From smooth and steady to rough and ready
I entitled this post "From smooth and steady to rough and ready" because I want to point out the importance of perspectives, especially for the true engine of innovation - middle management. Middle managers have been encouraged to create programs and processes that run "smooth and steady". In the future, they'll need processes that are "rough and ready". Let me attempt to explain.
In my book Relentless Innovation I examined a number of consistent innovators, firms like P&G or Apple. These firms are able to consistently generate interesting, valuable new products and services while maintaining a reasonably high level of efficiency and effectiveness. In other words, they've managed to square the circle. They are simultaneously innovative, and efficient. In my book I noted that there are two factors which sustain such a rare pairing: a "business as usual" process that sustains innovation rather than rejecting it, and a middle management team that embraces innovation rather than dampening it or ignoring it.

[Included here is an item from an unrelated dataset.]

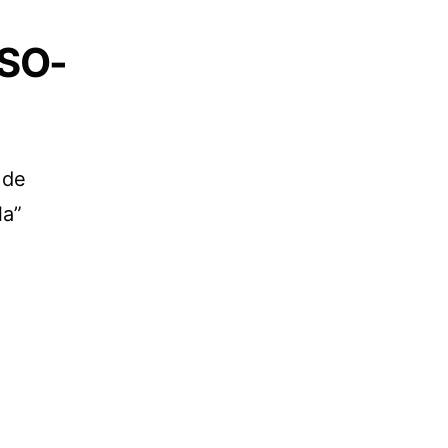
 SO-
 de
la”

Paul Hobcraft, in a nice summary, writes that we must "unfreeze the middle" to achieve more innovation, and I think in this regard we agree completely. Many managers have had their perspectives "frozen" to focus specifically and uniquely on efficiency, cost cutting and short term financial results. This frozen perspective has limited their vision, their thinking, the risk tolerances and the timelines within which they work. As the vision and scope calcifies, it becomes easier and easier to focus on short term, highly efficient products and processes, and increasingly difficult to think beyond that cramped framework. The middle is frozen, and while it is frozen the rest of the organization can't move.
We've encouraged a "smooth and steady" mentality - slow and careful growth based on long product life cycles, defensive strategies and incremental improvements to existing products. This slow and steady mentality is based on low risk, low competition, making few mistakes and extracting all the value possible out of a product or service. For a 20th century economy and 20th century management style and 20th century competition, this model makes eminent sense. But the ground is shifting under our feet, forcing change. A rigid, smooth and steady process is becoming not a pinnacle, as Paul points out, but, increasingly, simple table stakes. Of course you need a smooth, steady, efficient production capability. But you need to marry that to a rough and ready innovation capability, because change, nimbleness, quick response and staying ahead of the customer and market are far more important than they were.

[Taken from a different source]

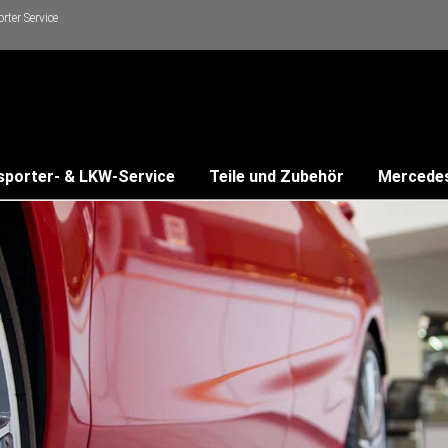
ter Service
sporter- & LKW-Service
Teile und Zubehör
Mercede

It's hard to be responsive and nimble with a frozen core, dedicated to sustaining a perspective, vision and model that isn't in line with current expectations. We need middle managers who are capable of creating and sustaining efficient processes and messy, uncertain idea generation. We need managers who understand the importance of meeting short term financial goals and who understand the importance of developing ideas with longer term payoff. We need command and control, and explore and expand, divergence and convergence. Middle managers who can only offer efficiency don't simply slow innovation, they slow change, growth and differentiation.
We need middle managers who understand a balance between efficiency, and the use of valuable inputs and resources, but who also understand that ideas are valuable assets that must be effectively converted into new products, just as existing products must be shepherded to market with the lowest cost and highest value proposition. This is not an either/or proposition. As Paul points out, middle managers need new perspectives, new skills and new directions. We need to unfreeze the middle so the rest of the organization can adapt and change. Only then can innovation become what we need it to be.
So, what's the prescription? Why the shift from smooth and steady to "rough and ready"? By rough and ready I mean that organizations must accept a few failures, a process that's less than perfect, which spawns more innovation. Innovation by its very nature is messy and uncertain - a bit rough around the edges. It also needs to be "ready". Ready for new threats, ready to make change proactively, ready and willing when needed. That means more definition, more training, more process definition. Innovation doesn't have to be perfect - in fact we can't afford for it to be perfect - but we do need it to be ready and able to perform on a much more consistent basis. Again, it's a balance between a perfectly tuned operating system cranking out products and services with no variance but failing to adapt to market threats, versus a haphazard and poorly defined innovation process that's never ready and never proactive. We need the "both/and" approach to create a well honed, efficient operating model for the near term working in conjunction with a nimble, well defined but slightly messy innovation process for the mid-range and longer term.